Let’s say you want to use a right-to-left written language, like Hebrew or Arabic, on a site combined with a left-to-right written language like English or French. In this case, you would want bidirectional script support.
Bidirectional script support is the capability of a computer system to correctly display bi-directional text. In HTML we can use Unicode right-to-left marks and left-to-right marks to override the HTML bidirectional algorithm when it produces undesirable results:
left-to-right mark: ‎ (U+200E) Unicode character
right-to-left mark: ‏ (U+200F) Unicode character
How do you fix files that have the RTLO or other bad characters ? 

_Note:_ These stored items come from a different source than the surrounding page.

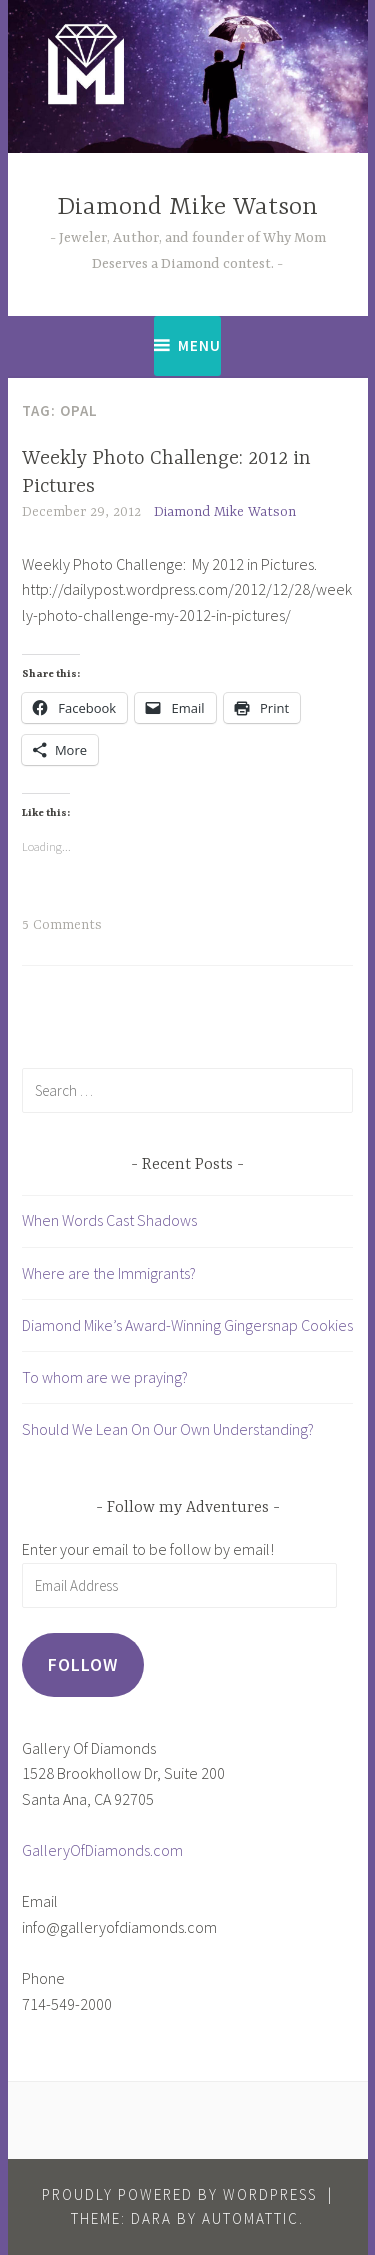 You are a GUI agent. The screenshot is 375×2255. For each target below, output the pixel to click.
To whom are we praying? (105, 1377)
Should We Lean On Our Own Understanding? (168, 1429)
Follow (83, 1664)
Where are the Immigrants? (109, 1273)
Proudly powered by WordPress (179, 2194)
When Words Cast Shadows (109, 1220)
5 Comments (62, 925)
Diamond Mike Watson (187, 207)
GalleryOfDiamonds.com (102, 1850)
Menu (199, 345)
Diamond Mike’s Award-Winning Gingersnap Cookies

Here's a tool I built to clean up Right-to-Left Mark (and many others) and Unicode Control Characters from your files. It's super fast, small and written in native C++.

Download touchRTL.7z (you need https://www.7-zip.org/ to unpack) 

To get touchPRO.7z, use contact form, Pro has flags to remove Unicode spaces and punctuations (math symbols, currency, open closing braces, and accent marks).  

Just run this command and it will recursively rename filenames to remove those characters under the specified directory name. If directory name, contains spaces you need quotes.


touchRTL -v -l -R "directory name"

where


Usage: touchRTL [-acdhlmprRtuvx] [-r REFFILE | -t TIME | -d DATETIME] FILE...

A FILE argument that does not exist is created empty, unless -c or --no-create
is supplied.

  -a, --access-time        change only the file access time
  -c, --no-create          do not create any new files - If the file exists, touch will update the access time, else will do nothing.
  -l, --RTL                remove Unicode control & format characters (esp. infamous right-to-left) from filename (ditto -u)
  -m, --modif-time         change only the file modification time
  -p, --pause-exit         pause on exit (non-GNU extra)
  -R, --recursive          recursively touch files in specified directory and all subdirectories (non-GNU extra)
  -u, --uni-cntrl-chars    remove Unicode control & format characters (esp. infamous right-to-left) from filename (ditto -l)
  -v, --verbose            output the result of every file processed (non-GNU extra)
  -x, --creation-time      change only the file creation time (non-GNU extra)
  -r, --reference REFFILE  use this file's times instead of current time

  -t, --time TIMESTAMP     use [[CC]YY]MMDDhhmm[.ss] instead of current time
                           Where
                            CC: First two digit of the year
                            YY: Last two digits of the year
                            MM: Month (two-digit numeric month)
                            DD: Day (two-digit numeric day i.e. day of month)
                            hh: Hour
                            mm: Minutes
                            ss: Seconds
                           [] indicates that field is optional

  -d, --date DATETIME      use YYYY-MM-DDThh:mm:ss[.ms] instead of current time (non-GNU, does not parse string)
                           accepted "2033-04-01T07:07:07", "2033-04-01 07:07:07", "2033-04-01 07:07:07.1200"

  -h, --help               Display this help and exit.
  --version                Display version information and exit.

Note: -d and -t options accept different time-date formats.